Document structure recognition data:
▬▬▬▬▬▬▬▬▬▬

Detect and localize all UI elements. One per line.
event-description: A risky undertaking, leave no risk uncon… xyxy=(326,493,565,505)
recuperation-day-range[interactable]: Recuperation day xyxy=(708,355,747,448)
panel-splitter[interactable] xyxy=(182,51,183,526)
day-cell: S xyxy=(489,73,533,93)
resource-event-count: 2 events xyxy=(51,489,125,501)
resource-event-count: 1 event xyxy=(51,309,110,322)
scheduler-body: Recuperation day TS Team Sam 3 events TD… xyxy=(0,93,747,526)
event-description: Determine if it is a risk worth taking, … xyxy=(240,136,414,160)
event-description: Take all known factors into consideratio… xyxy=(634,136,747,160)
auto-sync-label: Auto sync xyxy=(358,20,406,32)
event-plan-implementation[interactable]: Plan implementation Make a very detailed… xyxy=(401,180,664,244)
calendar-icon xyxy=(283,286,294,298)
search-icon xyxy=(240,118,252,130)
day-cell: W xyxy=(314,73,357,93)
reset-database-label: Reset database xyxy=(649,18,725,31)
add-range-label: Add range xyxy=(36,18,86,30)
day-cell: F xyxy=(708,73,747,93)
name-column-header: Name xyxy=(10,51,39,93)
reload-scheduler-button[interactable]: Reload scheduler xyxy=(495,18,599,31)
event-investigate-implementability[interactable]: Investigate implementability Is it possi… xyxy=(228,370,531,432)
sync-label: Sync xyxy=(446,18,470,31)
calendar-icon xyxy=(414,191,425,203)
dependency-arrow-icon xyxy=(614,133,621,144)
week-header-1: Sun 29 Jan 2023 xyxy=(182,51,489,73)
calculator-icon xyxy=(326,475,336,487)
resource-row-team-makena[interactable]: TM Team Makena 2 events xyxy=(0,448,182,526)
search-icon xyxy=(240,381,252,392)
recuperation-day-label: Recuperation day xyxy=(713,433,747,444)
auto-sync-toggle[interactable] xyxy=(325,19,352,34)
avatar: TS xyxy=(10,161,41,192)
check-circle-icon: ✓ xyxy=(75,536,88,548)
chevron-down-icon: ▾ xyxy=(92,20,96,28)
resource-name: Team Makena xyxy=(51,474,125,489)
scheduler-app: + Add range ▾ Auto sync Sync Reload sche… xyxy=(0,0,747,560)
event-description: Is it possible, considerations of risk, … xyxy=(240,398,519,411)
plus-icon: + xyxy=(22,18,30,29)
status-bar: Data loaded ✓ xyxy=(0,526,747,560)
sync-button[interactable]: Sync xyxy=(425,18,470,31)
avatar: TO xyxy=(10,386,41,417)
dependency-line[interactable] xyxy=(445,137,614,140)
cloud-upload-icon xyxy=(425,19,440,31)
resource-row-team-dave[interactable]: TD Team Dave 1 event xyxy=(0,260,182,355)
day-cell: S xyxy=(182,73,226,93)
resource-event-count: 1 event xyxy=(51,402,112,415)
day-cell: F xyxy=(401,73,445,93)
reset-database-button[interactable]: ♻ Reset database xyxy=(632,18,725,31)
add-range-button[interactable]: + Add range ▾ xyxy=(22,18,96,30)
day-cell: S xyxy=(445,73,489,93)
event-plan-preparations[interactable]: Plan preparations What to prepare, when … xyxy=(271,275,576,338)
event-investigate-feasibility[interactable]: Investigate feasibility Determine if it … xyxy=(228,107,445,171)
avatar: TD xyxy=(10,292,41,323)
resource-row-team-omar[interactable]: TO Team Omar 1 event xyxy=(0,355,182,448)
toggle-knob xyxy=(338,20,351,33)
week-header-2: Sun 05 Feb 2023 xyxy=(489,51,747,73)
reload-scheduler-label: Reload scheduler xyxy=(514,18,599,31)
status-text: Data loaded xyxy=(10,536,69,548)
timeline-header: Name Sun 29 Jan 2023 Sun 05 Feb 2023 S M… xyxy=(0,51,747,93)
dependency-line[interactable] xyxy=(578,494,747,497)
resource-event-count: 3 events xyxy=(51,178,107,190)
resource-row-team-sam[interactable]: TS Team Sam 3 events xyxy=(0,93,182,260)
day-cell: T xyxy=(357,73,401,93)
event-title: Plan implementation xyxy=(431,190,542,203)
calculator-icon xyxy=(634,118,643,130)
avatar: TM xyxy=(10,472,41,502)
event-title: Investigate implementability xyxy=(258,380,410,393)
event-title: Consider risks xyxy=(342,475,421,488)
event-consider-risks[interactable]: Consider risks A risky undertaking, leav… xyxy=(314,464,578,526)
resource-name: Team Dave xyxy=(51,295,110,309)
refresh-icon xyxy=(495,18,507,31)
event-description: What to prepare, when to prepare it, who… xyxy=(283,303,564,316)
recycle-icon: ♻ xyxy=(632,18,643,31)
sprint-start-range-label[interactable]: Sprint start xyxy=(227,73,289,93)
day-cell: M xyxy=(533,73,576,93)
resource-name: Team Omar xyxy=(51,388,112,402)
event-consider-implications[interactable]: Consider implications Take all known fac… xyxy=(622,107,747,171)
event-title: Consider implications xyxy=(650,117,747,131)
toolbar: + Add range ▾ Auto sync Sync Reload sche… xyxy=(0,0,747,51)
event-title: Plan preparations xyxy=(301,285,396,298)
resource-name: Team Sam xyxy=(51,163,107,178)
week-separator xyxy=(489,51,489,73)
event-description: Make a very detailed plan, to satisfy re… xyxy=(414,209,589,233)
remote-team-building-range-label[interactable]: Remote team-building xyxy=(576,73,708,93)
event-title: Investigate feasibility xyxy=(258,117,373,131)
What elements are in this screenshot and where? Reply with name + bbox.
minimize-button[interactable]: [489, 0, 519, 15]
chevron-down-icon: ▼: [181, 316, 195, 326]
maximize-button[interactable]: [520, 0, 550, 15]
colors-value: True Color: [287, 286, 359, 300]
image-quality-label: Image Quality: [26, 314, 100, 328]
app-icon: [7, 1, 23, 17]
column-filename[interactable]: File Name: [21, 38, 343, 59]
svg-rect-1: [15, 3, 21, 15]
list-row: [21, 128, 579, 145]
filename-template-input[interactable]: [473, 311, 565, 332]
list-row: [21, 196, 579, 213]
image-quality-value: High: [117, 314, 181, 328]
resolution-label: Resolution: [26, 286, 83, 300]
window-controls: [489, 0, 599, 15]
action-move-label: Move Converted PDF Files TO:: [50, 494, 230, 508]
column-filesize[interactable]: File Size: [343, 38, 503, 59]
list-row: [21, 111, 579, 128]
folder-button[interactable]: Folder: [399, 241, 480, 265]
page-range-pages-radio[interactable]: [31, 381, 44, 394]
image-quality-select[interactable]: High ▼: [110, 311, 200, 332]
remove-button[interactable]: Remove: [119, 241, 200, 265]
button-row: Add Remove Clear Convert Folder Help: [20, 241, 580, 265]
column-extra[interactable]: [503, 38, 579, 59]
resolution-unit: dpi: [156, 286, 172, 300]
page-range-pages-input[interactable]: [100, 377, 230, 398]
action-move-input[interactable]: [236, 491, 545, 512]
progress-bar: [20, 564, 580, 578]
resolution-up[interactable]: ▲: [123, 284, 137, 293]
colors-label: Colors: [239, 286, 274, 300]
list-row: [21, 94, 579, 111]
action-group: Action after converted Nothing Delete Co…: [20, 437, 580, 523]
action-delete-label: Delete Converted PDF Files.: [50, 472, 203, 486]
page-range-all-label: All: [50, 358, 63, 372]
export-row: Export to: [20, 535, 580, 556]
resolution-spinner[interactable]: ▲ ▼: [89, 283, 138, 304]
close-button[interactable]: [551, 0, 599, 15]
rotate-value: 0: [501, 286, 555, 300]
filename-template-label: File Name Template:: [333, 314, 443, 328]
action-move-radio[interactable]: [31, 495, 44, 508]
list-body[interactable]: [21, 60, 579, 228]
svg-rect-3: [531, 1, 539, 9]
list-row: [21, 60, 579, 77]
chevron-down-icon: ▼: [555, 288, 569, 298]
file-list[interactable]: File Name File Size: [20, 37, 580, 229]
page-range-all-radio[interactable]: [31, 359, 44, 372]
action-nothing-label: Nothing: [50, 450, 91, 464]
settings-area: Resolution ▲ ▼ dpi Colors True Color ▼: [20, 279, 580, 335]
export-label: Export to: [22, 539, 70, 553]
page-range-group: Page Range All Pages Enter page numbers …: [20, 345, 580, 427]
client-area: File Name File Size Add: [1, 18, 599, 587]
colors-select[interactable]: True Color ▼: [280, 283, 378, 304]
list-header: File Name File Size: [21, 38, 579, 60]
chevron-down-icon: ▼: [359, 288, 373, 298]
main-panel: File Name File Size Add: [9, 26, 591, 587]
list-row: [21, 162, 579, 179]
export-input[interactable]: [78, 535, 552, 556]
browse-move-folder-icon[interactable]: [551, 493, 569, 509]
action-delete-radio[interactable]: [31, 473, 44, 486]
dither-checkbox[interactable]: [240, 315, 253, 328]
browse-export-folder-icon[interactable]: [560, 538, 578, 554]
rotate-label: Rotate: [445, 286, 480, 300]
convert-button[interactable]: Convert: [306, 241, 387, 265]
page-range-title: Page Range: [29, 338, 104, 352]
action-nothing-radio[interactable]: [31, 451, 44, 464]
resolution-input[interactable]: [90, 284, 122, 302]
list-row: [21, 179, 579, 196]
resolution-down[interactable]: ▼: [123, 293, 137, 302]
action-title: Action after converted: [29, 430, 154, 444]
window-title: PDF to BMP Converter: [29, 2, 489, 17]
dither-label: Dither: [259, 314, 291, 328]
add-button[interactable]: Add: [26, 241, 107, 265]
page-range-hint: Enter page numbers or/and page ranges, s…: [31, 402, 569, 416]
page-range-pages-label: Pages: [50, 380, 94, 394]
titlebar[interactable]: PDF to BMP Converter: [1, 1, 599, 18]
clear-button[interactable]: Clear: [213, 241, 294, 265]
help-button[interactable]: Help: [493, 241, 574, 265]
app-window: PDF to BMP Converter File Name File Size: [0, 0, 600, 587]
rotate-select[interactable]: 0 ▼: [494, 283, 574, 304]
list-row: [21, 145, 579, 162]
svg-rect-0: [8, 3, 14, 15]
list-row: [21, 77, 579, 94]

▬▬▬▬▬▬▬▬▬▬

_What to work on:_
Show every line in the entries where the string "feasibility" occurs.

_Result of the exercise:_
event-investigate-feasibility[interactable]: Investigate feasibility Determine if it … xyxy=(228,107,445,171)
event-title: Investigate feasibility xyxy=(258,117,373,131)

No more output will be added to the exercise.